Task instructions: Each line from the first down to the one containing "serves the Air Filter needs of" should be returned exactly as it appears below.

Records supplied below:

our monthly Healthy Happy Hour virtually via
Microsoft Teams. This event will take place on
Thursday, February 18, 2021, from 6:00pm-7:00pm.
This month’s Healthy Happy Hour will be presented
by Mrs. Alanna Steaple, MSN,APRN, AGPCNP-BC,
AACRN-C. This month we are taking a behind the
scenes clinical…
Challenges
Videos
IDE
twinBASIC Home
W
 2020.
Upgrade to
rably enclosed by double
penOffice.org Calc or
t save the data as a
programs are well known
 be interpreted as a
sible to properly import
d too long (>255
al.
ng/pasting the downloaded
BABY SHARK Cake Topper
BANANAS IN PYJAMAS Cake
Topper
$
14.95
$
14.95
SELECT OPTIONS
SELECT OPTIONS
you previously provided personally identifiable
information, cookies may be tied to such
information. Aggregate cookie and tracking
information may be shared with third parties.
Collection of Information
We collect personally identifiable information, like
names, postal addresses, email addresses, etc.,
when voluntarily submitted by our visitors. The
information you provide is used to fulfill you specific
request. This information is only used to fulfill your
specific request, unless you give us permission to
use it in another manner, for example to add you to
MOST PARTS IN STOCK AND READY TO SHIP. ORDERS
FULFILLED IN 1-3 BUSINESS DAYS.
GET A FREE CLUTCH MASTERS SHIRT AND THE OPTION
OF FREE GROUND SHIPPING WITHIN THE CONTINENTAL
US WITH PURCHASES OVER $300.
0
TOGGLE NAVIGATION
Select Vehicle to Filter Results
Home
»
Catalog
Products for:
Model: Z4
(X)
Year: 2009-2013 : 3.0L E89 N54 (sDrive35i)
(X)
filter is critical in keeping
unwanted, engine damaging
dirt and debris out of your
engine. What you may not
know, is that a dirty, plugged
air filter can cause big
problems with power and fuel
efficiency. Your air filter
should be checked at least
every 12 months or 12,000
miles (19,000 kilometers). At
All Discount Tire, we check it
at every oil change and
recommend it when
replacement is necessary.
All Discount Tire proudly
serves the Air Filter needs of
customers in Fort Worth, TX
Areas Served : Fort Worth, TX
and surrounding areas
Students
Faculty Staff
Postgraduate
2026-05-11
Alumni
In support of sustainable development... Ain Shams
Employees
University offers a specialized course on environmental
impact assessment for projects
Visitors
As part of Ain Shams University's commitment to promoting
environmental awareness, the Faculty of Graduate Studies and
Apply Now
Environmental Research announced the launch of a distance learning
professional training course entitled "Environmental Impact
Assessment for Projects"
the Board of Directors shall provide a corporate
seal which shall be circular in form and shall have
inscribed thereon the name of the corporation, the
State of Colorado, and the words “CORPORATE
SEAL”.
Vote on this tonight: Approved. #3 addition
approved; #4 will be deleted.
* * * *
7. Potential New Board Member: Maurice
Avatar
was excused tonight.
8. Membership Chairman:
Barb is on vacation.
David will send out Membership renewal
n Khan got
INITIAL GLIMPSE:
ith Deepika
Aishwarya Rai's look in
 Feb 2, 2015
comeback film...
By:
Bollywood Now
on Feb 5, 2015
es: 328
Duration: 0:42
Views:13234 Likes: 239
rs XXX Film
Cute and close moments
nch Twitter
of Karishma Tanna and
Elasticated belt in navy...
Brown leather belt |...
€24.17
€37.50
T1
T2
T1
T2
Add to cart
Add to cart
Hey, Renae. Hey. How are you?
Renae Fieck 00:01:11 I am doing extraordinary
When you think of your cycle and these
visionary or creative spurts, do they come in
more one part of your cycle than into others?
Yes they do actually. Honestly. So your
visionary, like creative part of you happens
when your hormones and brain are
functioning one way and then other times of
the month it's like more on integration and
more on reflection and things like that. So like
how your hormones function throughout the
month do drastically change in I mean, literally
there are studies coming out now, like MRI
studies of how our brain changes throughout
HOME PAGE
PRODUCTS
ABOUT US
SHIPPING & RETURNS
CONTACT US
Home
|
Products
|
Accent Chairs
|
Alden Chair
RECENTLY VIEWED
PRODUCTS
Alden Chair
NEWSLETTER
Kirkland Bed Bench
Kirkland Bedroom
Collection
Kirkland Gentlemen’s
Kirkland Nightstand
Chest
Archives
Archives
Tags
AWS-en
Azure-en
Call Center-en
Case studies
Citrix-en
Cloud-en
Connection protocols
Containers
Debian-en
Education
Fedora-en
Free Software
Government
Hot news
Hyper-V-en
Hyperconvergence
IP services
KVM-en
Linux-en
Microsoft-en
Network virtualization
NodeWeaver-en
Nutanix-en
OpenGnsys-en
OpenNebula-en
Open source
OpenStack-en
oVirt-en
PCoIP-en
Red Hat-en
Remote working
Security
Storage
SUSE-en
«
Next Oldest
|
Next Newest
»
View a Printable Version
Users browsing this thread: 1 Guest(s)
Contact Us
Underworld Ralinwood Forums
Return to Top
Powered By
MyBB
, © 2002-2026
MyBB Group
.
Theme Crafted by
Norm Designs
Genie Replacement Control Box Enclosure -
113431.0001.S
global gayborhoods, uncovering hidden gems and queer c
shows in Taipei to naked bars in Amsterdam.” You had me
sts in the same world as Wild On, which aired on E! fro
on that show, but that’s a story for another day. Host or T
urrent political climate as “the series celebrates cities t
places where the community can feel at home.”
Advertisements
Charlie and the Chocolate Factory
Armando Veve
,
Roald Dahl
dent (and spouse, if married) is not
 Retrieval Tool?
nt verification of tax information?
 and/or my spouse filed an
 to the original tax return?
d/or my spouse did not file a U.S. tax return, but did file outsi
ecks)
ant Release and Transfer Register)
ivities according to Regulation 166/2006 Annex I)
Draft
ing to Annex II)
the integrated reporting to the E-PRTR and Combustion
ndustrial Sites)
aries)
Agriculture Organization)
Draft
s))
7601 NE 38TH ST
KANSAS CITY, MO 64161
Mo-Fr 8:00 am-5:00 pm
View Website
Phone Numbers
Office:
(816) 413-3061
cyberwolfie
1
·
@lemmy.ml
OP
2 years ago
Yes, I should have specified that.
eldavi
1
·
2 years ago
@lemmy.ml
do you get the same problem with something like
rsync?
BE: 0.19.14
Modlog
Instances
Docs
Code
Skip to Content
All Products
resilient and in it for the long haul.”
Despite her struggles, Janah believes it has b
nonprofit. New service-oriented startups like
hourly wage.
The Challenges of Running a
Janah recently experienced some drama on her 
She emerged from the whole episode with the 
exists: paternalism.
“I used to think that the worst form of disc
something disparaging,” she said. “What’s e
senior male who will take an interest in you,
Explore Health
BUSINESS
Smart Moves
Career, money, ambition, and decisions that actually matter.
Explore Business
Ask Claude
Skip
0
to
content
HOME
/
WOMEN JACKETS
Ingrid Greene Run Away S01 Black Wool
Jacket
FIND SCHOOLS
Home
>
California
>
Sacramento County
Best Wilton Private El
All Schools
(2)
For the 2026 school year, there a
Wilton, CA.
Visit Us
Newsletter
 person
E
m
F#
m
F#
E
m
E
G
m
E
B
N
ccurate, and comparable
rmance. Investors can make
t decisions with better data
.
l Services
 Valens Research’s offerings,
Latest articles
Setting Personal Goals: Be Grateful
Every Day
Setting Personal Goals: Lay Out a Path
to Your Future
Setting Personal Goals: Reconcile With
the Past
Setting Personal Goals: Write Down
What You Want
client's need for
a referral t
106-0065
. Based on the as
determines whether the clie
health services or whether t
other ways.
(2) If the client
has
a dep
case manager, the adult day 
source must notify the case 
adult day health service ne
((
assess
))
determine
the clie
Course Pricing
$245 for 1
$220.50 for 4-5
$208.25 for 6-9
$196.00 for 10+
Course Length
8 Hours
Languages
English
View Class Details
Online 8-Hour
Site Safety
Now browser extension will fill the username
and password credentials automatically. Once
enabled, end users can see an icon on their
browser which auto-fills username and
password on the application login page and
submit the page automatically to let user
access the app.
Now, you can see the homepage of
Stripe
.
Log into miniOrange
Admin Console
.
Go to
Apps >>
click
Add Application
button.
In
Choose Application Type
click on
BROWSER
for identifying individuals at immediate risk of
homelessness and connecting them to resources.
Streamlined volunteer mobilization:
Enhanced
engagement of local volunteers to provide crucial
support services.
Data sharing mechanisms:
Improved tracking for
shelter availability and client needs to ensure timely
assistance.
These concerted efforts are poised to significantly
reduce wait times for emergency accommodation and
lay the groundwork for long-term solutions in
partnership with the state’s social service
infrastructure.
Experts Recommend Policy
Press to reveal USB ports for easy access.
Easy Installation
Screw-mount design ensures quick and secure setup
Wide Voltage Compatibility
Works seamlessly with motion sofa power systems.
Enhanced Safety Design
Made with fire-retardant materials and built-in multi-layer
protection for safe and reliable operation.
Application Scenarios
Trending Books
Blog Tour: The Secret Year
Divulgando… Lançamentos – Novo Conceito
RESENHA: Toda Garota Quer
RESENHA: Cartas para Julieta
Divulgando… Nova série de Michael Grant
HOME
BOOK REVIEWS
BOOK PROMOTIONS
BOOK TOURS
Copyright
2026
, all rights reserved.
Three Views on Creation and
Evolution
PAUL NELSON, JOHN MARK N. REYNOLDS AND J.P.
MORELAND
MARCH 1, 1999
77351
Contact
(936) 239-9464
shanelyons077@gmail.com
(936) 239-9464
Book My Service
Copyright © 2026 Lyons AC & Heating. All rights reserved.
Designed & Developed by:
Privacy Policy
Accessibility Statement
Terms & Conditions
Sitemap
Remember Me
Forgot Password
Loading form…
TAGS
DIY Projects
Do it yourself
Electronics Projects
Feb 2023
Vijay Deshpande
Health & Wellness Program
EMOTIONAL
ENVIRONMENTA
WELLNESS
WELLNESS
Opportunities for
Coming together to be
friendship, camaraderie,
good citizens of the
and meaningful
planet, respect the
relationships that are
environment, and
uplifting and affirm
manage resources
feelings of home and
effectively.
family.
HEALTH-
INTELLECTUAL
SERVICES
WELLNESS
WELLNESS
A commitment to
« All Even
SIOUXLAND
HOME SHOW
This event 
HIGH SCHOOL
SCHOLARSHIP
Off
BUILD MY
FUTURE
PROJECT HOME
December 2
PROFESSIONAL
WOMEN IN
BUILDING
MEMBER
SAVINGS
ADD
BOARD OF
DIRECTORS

End of Records supplied.

Solution:
our monthly Healthy Happy Hour virtually via
Microsoft Teams. This event will take place on
Thursday, February 18, 2021, from 6:00pm-7:00pm.
This month’s Healthy Happy Hour will be presented
by Mrs. Alanna Steaple, MSN,APRN, AGPCNP-BC,
AACRN-C. This month we are taking a behind the
scenes clinical…
Challenges
Videos
IDE
twinBASIC Home
W
 2020.
Upgrade to
rably enclosed by double
penOffice.org Calc or
t save the data as a
programs are well known
 be interpreted as a
sible to properly import
d too long (>255
al.
ng/pasting the downloaded
BABY SHARK Cake Topper
BANANAS IN PYJAMAS Cake
Topper
$
14.95
$
14.95
SELECT OPTIONS
SELECT OPTIONS
you previously provided personally identifiable
information, cookies may be tied to such
information. Aggregate cookie and tracking
information may be shared with third parties.
Collection of Information
We collect personally identifiable information, like
names, postal addresses, email addresses, etc.,
when voluntarily submitted by our visitors. The
information you provide is used to fulfill you specific
request. This information is only used to fulfill your
specific request, unless you give us permission to
use it in another manner, for example to add you to
MOST PARTS IN STOCK AND READY TO SHIP. ORDERS
FULFILLED IN 1-3 BUSINESS DAYS.
GET A FREE CLUTCH MASTERS SHIRT AND THE OPTION
OF FREE GROUND SHIPPING WITHIN THE CONTINENTAL
US WITH PURCHASES OVER $300.
0
TOGGLE NAVIGATION
Select Vehicle to Filter Results
Home
»
Catalog
Products for:
Model: Z4
(X)
Year: 2009-2013 : 3.0L E89 N54 (sDrive35i)
(X)
filter is critical in keeping
unwanted, engine damaging
dirt and debris out of your
engine. What you may not
know, is that a dirty, plugged
air filter can cause big
problems with power and fuel
efficiency. Your air filter
should be checked at least
every 12 months or 12,000
miles (19,000 kilometers). At
All Discount Tire, we check it
at every oil change and
recommend it when
replacement is necessary.
All Discount Tire proudly
serves the Air Filter needs of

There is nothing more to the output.